Non-sequence tracks (structure, ss8, sasa, function, residue) default to padding values. Only the sequence embedding is differentiable.

Structure conditioning: pass atom37 coordinates via set_condition_() or conditioned_on(). The structure VQ-VAE encodes them once; the resulting structure tokens and coordinates are used in both the differentiable embedding path and the full forward path.

Example::

model = ESM3()
coords_RAX, wt_seq = pdb_to_atom37_and_seq("1abc.pdb")
with model.conditioned_on({"coords_RAX": coords_RAX}):
    log_probs = model.get_log_probs(seq_SP)
Tensor Index Legend

S: sequence index in batch P: position index in sequence T: token/vocab dimension (OUTPUT_DIM = 64) D: embedding dimension (EMB_DIM = 1536)

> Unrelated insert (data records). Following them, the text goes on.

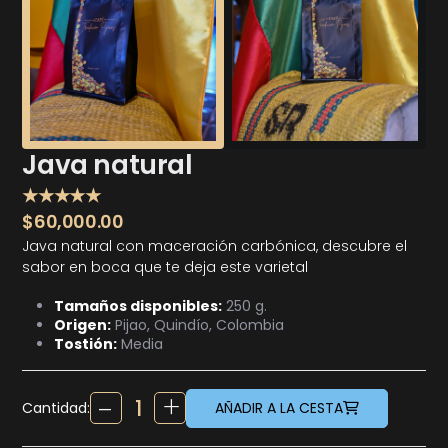
Java natural
★★★★★
$
60,000.00
Java natural con maceración carbónica, descubre el
sabor en boca que te deja este varietal
Tamaños disponibles:
250 g.
Origen:
Pijao, Quindío, Colombia
Tostión:
Media
Cantidad:
AÑADIR A LA CESTA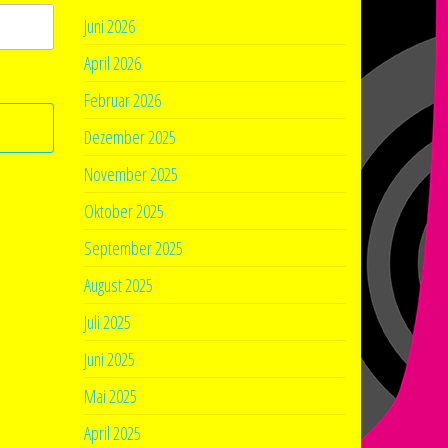
Juni 2026
April 2026
Februar 2026
Dezember 2025
November 2025
Oktober 2025
September 2025
August 2025
Juli 2025
Juni 2025
Mai 2025
April 2025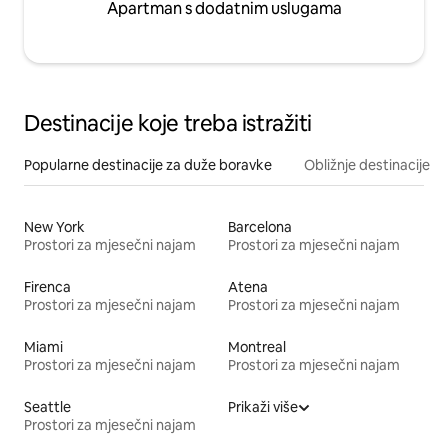
Apartman s dodatnim uslugama
Destinacije koje treba istražiti
Popularne destinacije za duže boravke
Obližnje destinacije
New York
Barcelona
Prostori za mjesečni najam
Prostori za mjesečni najam
Firenca
Atena
Prostori za mjesečni najam
Prostori za mjesečni najam
Miami
Montreal
Prostori za mjesečni najam
Prostori za mjesečni najam
Seattle
Prikaži više
Prostori za mjesečni najam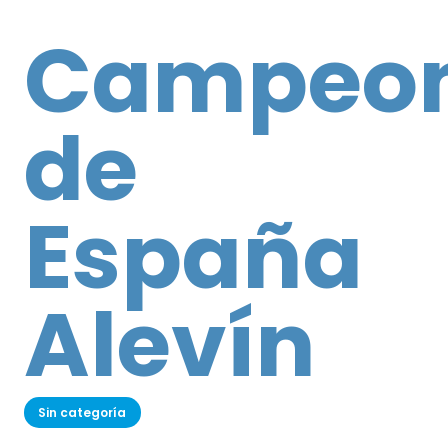
Campeo
de
España
Alevín
Sin categoría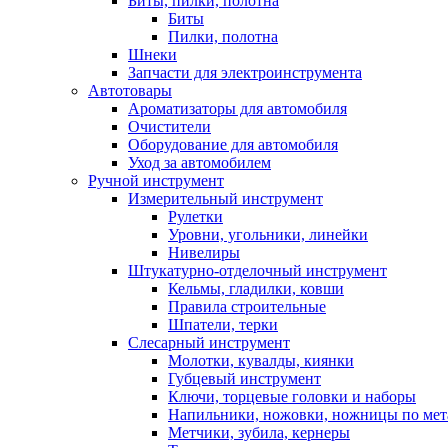
Биты, пилки, полотна
Биты
Пилки, полотна
Шнеки
Запчасти для электроинструмента
Автотовары
Ароматизаторы для автомобиля
Очистители
Оборудование для автомобиля
Уход за автомобилем
Ручной инструмент
Измерительный инструмент
Рулетки
Уровни, угольники, линейки
Нивелиры
Штукатурно-отделочный инструмент
Кельмы, гладилки, ковши
Правила строительные
Шпатели, терки
Слесарный инструмент
Молотки, кувалды, киянки
Губцевый инструмент
Ключи, торцевые головки и наборы
Напильники, ножовки, ножницы по мет
Метчики, зубила, кернеры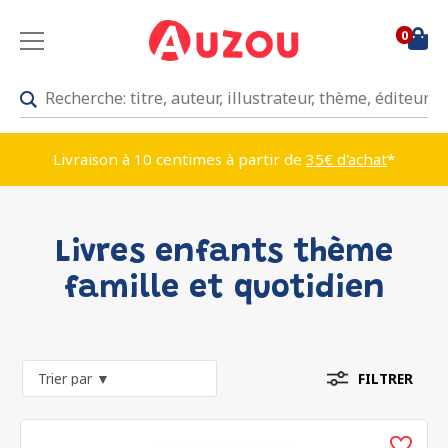
0
Livraison à 10 centimes à partir de
35€ d'achat
*
Livres enfants thème
famille et quotidien
FILTRER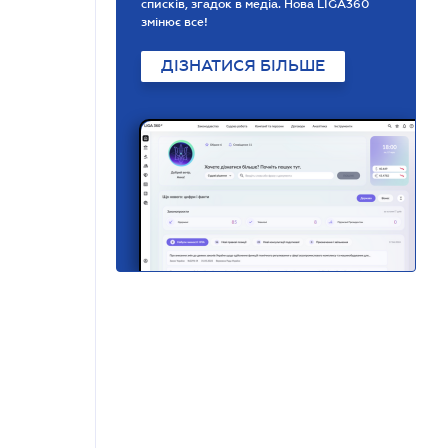
списків, згадок в медіа. Нова LIGA360
змінює все!
ДІЗНАТИСЯ БІЛЬШЕ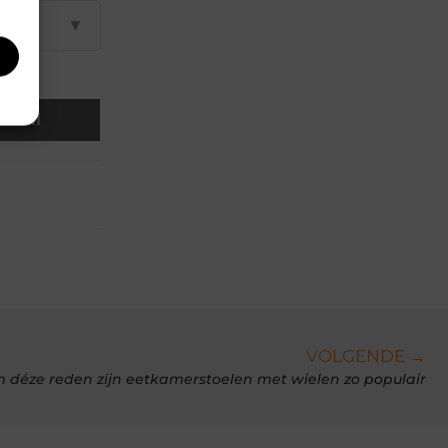
▼
Email
VOLGENDE →
 déze reden zijn eetkamerstoelen met wielen zo populair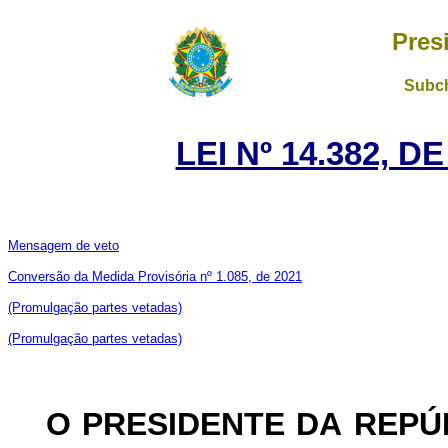
Pres
Subch
LEI Nº 14.382, D
Mensagem de veto
Conversão da Medida Provisória nº 1.085, de 2021
(Promulgação partes vetadas)
(Promulgação partes vetadas)
O PRESIDENTE DA REP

Source code in src/proteingen/modeling/models/esm/esm3.py
class ESM3(GenerativeModelWithEmbedding):
    """ESM3 masked language model as a GenerativeModelWithEmbedding.

    Non-sequence tracks (structure, ss8, sasa, function, residue) default to
    padding values. Only the sequence embedding is differentiable.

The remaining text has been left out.